Goldman Sachs highlights potential rate cuts may depend on inflation expectations amid economic indicators’ decline

    by VT Markets
    /
    Mar 26, 2025

    Goldman Sachs indicates that high inflation and inflation expectations complicate the likelihood of interest rate cuts this year. They note that while survey data may be influenced by political views, it remains relevant to economic considerations.

    Survey-based inflation expectations have gained attention in 2025, contrasting with stable market-based expectations just above 2%. Previously, market-based expectations were below 2% in January 2022, despite a Core CPI of 6%.

    Market Stability And Inflation

    Markets usually align around the 2% target set by the Fed, unless unexpected events cause fluctuations. Caution is advised as market expectations might not always reflect reality.

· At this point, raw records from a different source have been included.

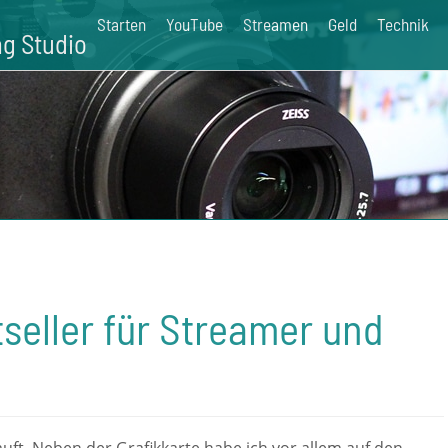
Starten
YouTube
Streamen
Geld
Technik
g Studio
seller für Streamer und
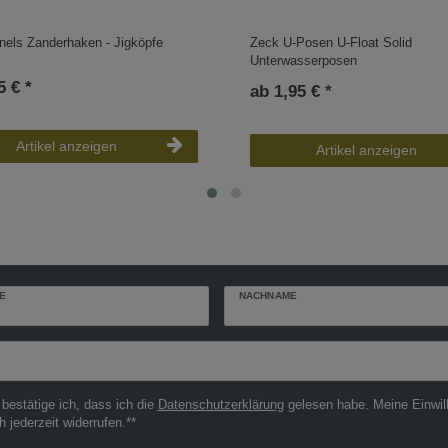
nels Zanderhaken - Jigköpfe
Zeck U-Posen U-Float Solid
Unterwasserposen
5 € *
ab 1,95 € *
Artikel anzeigen
Artikel anzeigen
E
NACHNAME
r
 bestätige ich, dass ich die
Daten­schutz­erklärung
gelesen habe. Meine Einwil
h jederzeit widerrufen.**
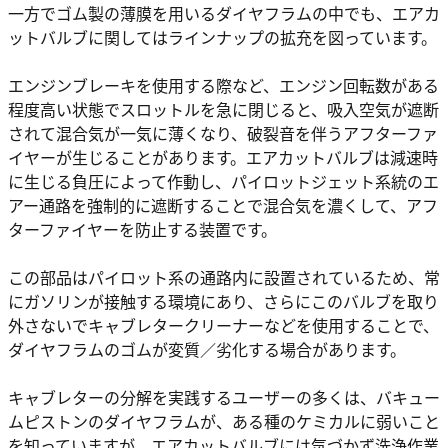
一方でゴム製の薄膜を用いるダイヤフラムの中でも、エアカ
ットバルブに関してはラインナップの拡充を図っています。
エンジンブレーキを使用する際など、エンジン回転数がある
程度高い状態でスロットルを急に閉じると、吸入空気が遮断
されて混合気が一気に薄くなり、破裂音を伴うアフターファ
イヤーが生じることがあります。エアカットバルブは減速時
に生じる負圧によって作動し、パイロットジェット系統のエ
アー通路を強制的に遮断することで混合気を濃くして、アフ
ターファイヤーを防止する装置です。
この部品はパイロット系の通路内に設置されているため、常
にガソリンが接触する環境にあり、さらにこのバルブを取り
外さないでキャブレタークリーナーなどを使用することで、
ダイヤフラムのゴムが変質／劣化する場合があります。
キャブレターの分解を実践するユーザーの多くは、バキュー
ムピストンのダイヤフラムが、ある種のケミカルに弱いこと
を知っていますが、エアカットバルブには気づかず洗浄作業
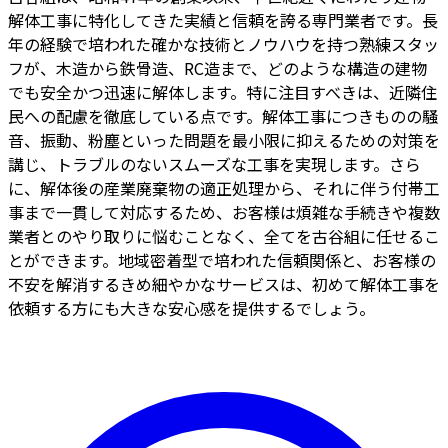
解体工事に特化してきた実績と信頼を誇る専門業者です。長
年の経験で培われた確かな技術とノウハウを持つ熟練スタッ
フが、木造から鉄骨造、RC造まで、どのような構造の建物
でも安全かつ迅速に解体します。特に注目すべきは、近隣住
民への配慮を徹底している点です。解体工事につきものの騒
音、振動、粉塵といった問題を最小限に抑えるための対策を
講じ、トラブルのないスムーズな工事を実現します。さら
に、解体後の産業廃棄物の適正処理から、それに伴う付帯工
事まで一貫して対応するため、お客様は煩雑な手続きや複数
業者とのやり取りに悩むことなく、全てを古谷組に任せるこ
とができます。地域密着型で培われた信頼関係と、お客様の
不安を解消するきめ細やかなサービスは、初めて解体工事を
依頼する方にも大きな安心感を提供するでしょう。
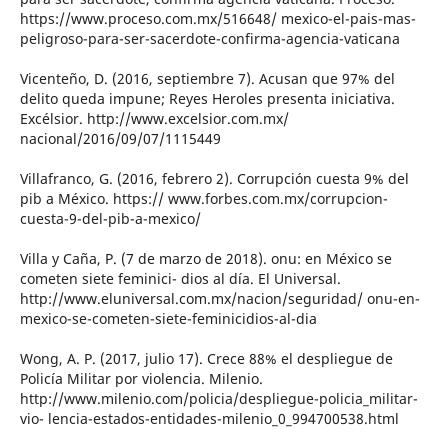
https://www.proceso.com.mx/516648/ mexico-el-pais-mas-
peligroso-para-ser-sacerdote-confirma-agencia-vaticana
Vicenteño, D. (2016, septiembre 7). Acusan que 97% del
delito queda impune; Reyes Heroles presenta iniciativa.
Excélsior. http://www.excelsior.com.mx/
nacional/2016/09/07/1115449
Villafranco, G. (2016, febrero 2). Corrupción cuesta 9% del
pib a México. https:// www.forbes.com.mx/corrupcion-
cuesta-9-del-pib-a-mexico/
Villa y Caña, P. (7 de marzo de 2018). onu: en México se
cometen siete feminici- dios al día. El Universal.
http://www.eluniversal.com.mx/nacion/seguridad/ onu-en-
mexico-se-cometen-siete-feminicidios-al-dia
Wong, A. P. (2017, julio 17). Crece 88% el despliegue de
Policía Militar por violencia. Milenio.
http://www.milenio.com/policia/despliegue-policia_militar-
vio- lencia-estados-entidades-milenio_0_994700538.html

    Goldman Sachs has made it clear that persistent inflation and the public’s expectations about future price increases make it harder for the central bank to justify lowering interest rates in the months ahead. While they acknowledge that survey results can be shaped by political leanings, they emphasise that these figures still play an important role in assessing economic conditions.

    So far this year, surveys measuring inflation expectations have drawn more attention than in prior years. This contrasts with market-based indicators, which have remained slightly above 2%. A striking difference was observed in early 2022 when market measures of future inflation were under 2%, even as core consumer prices climbed at an annual rate of 6%. This disconnect highlights how pricing models don’t always move in lockstep with actual cost increases, raising questions about whether financial markets always provide a reliable signal.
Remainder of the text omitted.